For Lee Ann Dotan, an Israeli entrepreneur and current participant in 50:50, this is a large part of why the program is so successful. Dotan admits that when someone recently asked her whether the relationship she has with her Palestinian venture partner is shallow because they don’t directly address politics, the question annoyed her.

“We address it every day,” Dotan says. “The very fact that we are together, it’s a political statement. It’s a political statement that says we can co-exist, that we can be friends. … Sometimes actions speak louder than words in my experience, and just doing it together can bring hope to so many people.”

Grinstein admits it’s not always easy for people in the program to bring down the walls they’ve built up. For some people, their vision of an Israeli or Palestinian is informed mostly by social media or the news: “They see soldiers or they see terrorists,” he says. 

But entrepreneurship is uniquely suited to bridging these gaps.

​​“Entrepreneurship, it’s months and months and years and years that you have to work intimately with somebody else,” Grinstein says. “It’s a rare opportunity to get to know people.”

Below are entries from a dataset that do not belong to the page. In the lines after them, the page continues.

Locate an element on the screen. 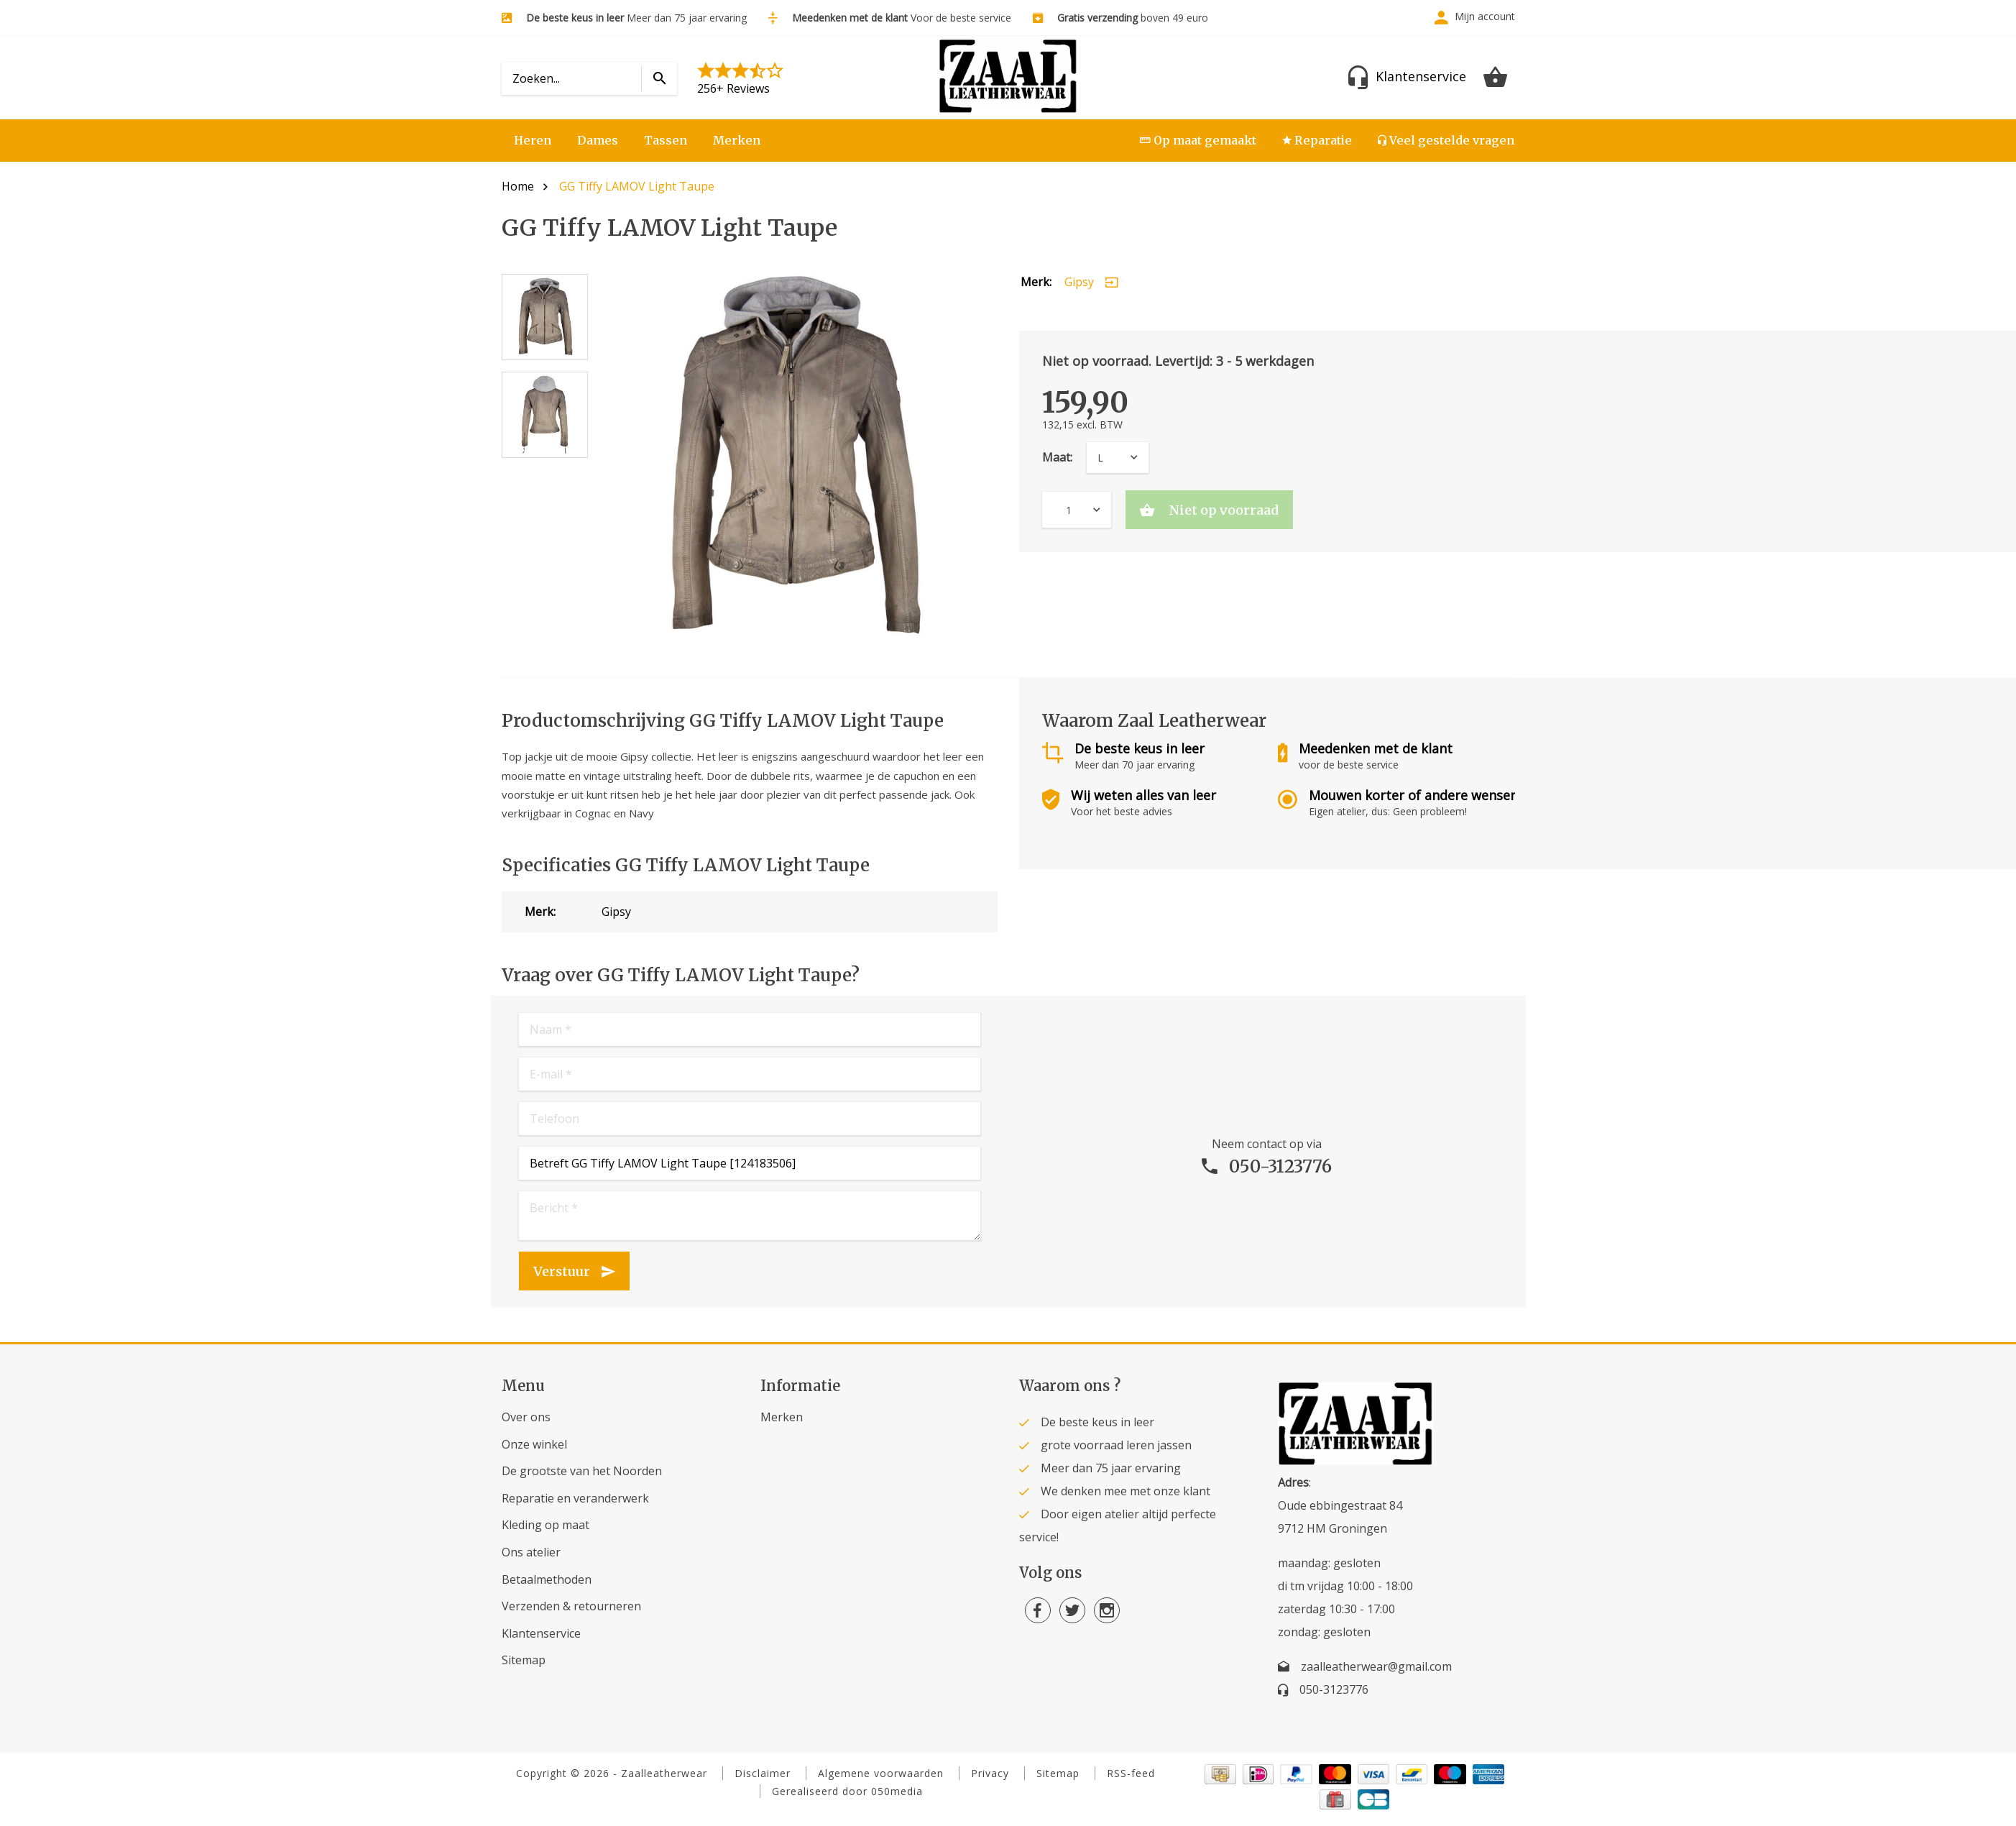 The width and height of the screenshot is (2016, 1826). Disclaimer is located at coordinates (763, 1773).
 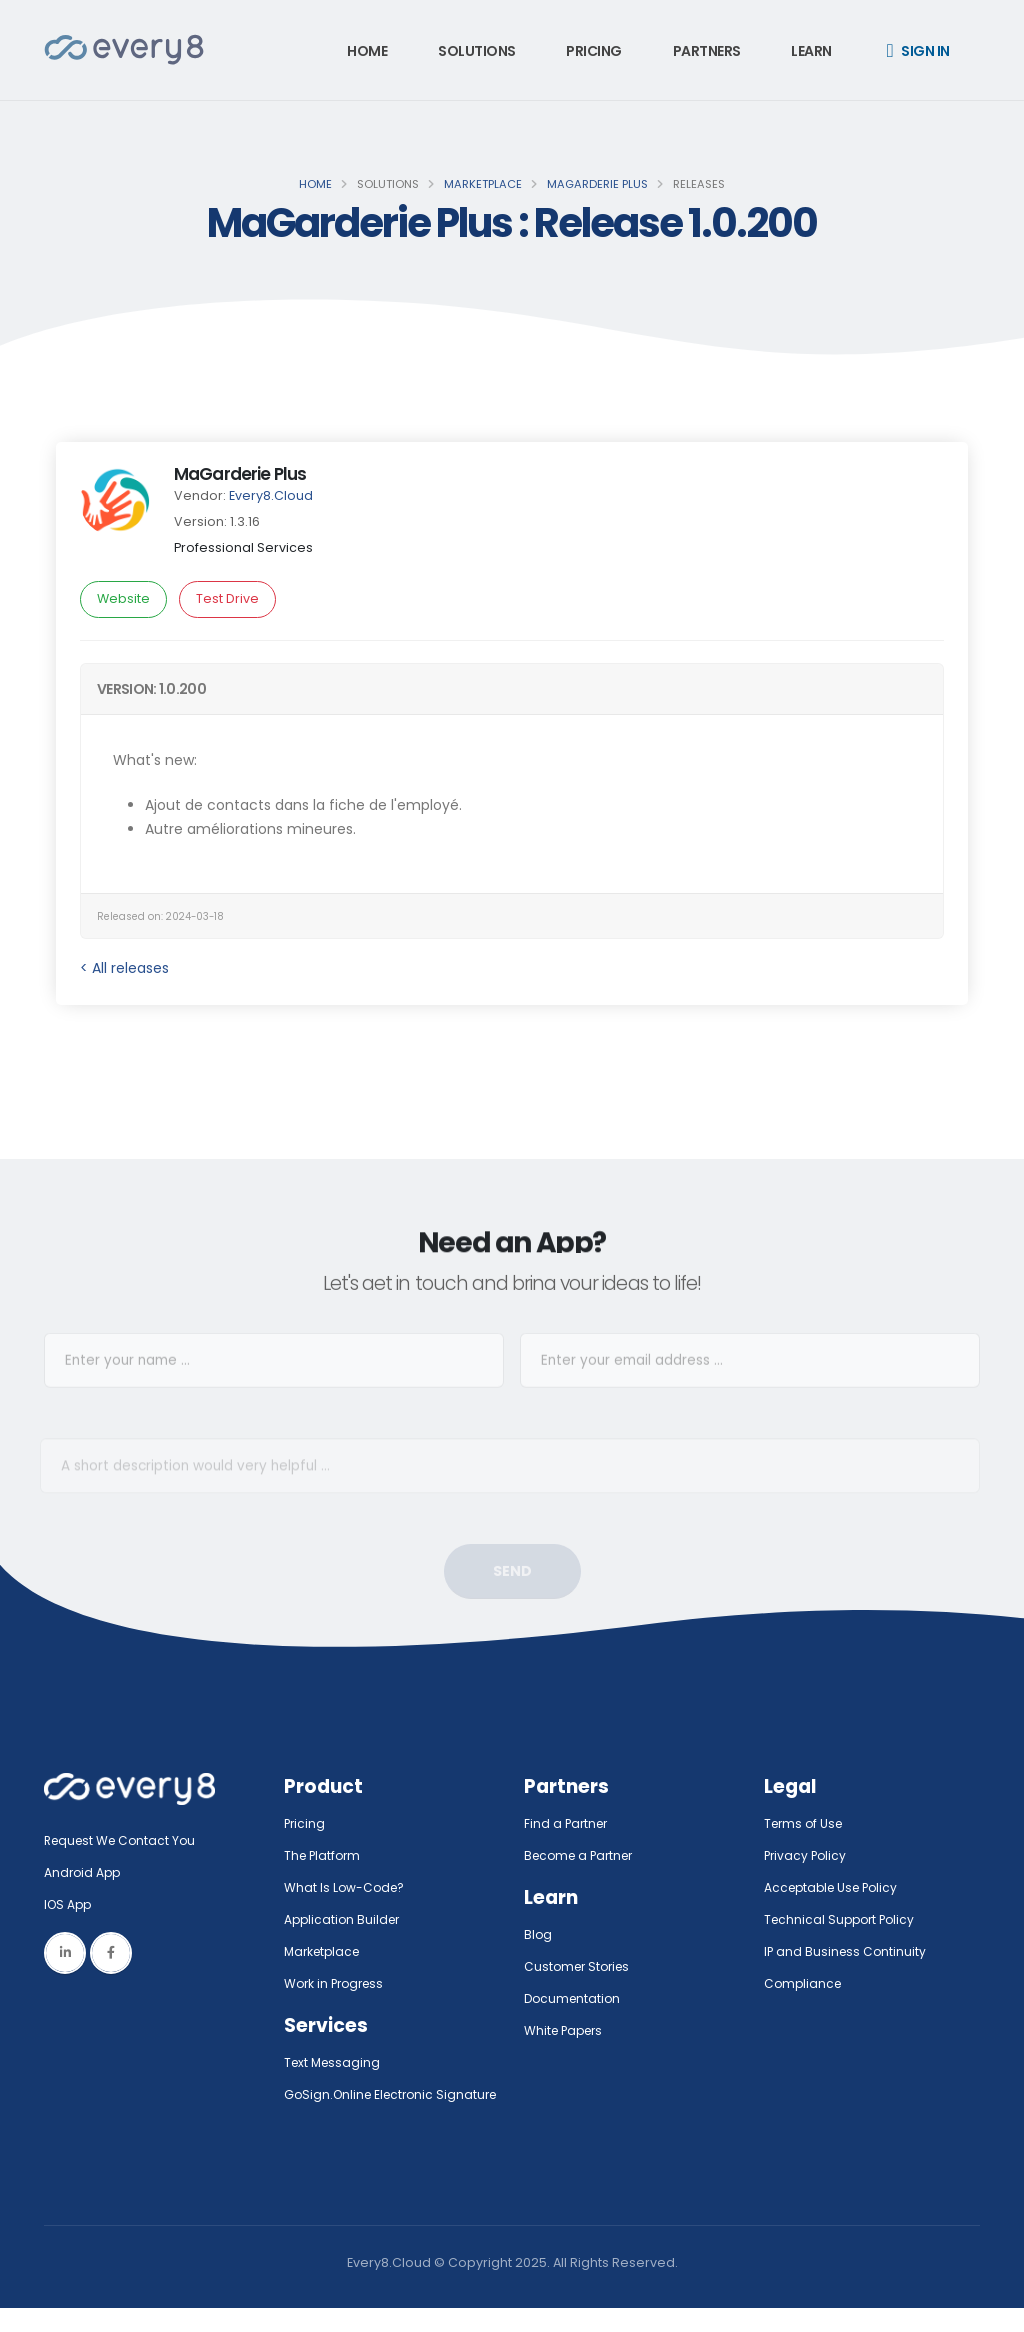 What do you see at coordinates (367, 51) in the screenshot?
I see `Home` at bounding box center [367, 51].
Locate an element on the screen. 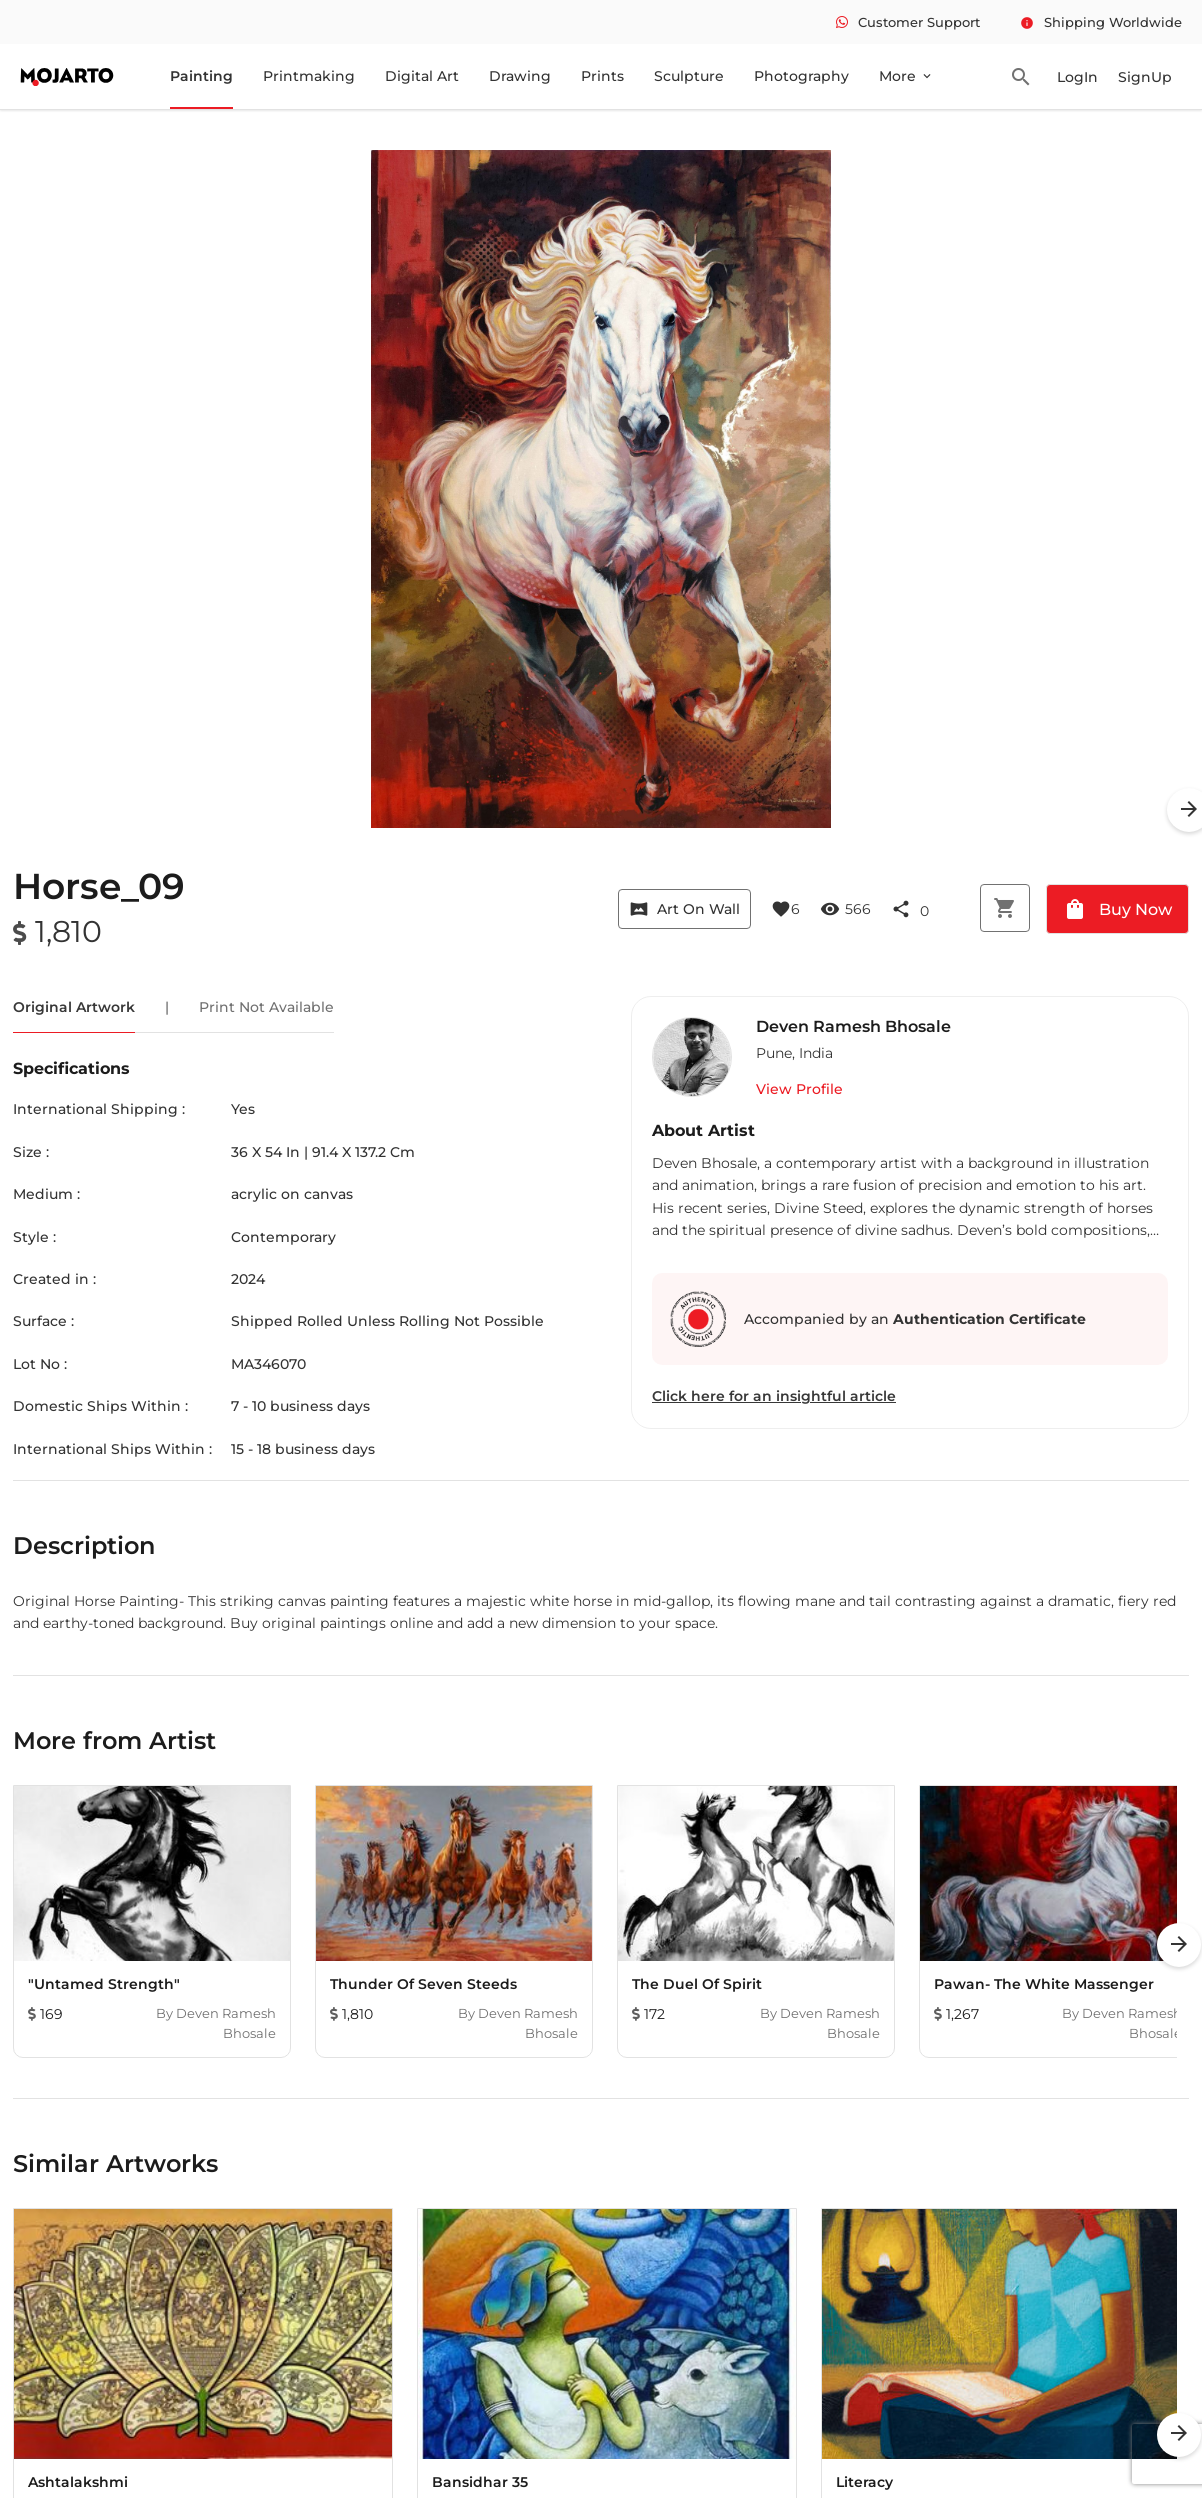  Prints is located at coordinates (602, 76).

The second part of the program starts with Northeastern. Grinstein designed a class with Daniele Mathras, an associate teaching professor of marketing, that tasks his students with serving as marketing consultants for the 50:50 entrepreneurs.

His students separate into teams, each one dedicated to a venture, and spend the entire semester supporting their venture through market research, consumer surveys and pitch deck development. They get an opportunity to work with real clients while tackling real-world problems, “with everything that brings,” Grinstein says.

“When you’re working with people who are in conflict zones, you get a better understanding of the fact that while there is such a huge conflict, there are still people who are actively trying to pursue their passions or trying to pursue new ideas,” says Alexis Mathew, a business administration and communication studies student who took Grinstein’s class.

For most of the semester, students and entrepreneurs communicate virtually, but at the end of the semester, Grinstein brings the entrepreneurs to Boston to meet his students and network with and pitch to potential investors.

Gaining access to these kinds of networks, standing in rooms with executives from companies like Microsoft, is the kind of thing that was unthinkable for entrepreneurs like Kassim Bashir, who identifies as an Arab Palestinian from Israel. 

“I am from an Arab village in the north where I had no exposure to anything like that,” Bashir says. “If you tell me, ‘Here in Boston they have networking events,’ I’d be like, ‘What’s that?’ The biggest value that this program gave me is the exposure to entrepreneurship and the business world. It’s the very reason that I’m here in Boston studying for my MBA at Northeastern.”

“It’s really hard to make Israelis and Palestinians right now in these times get together and do something together,” Bashir adds. “Every program like this brings a bit more hope. … It’s not to be taken for granted to see people still trying.”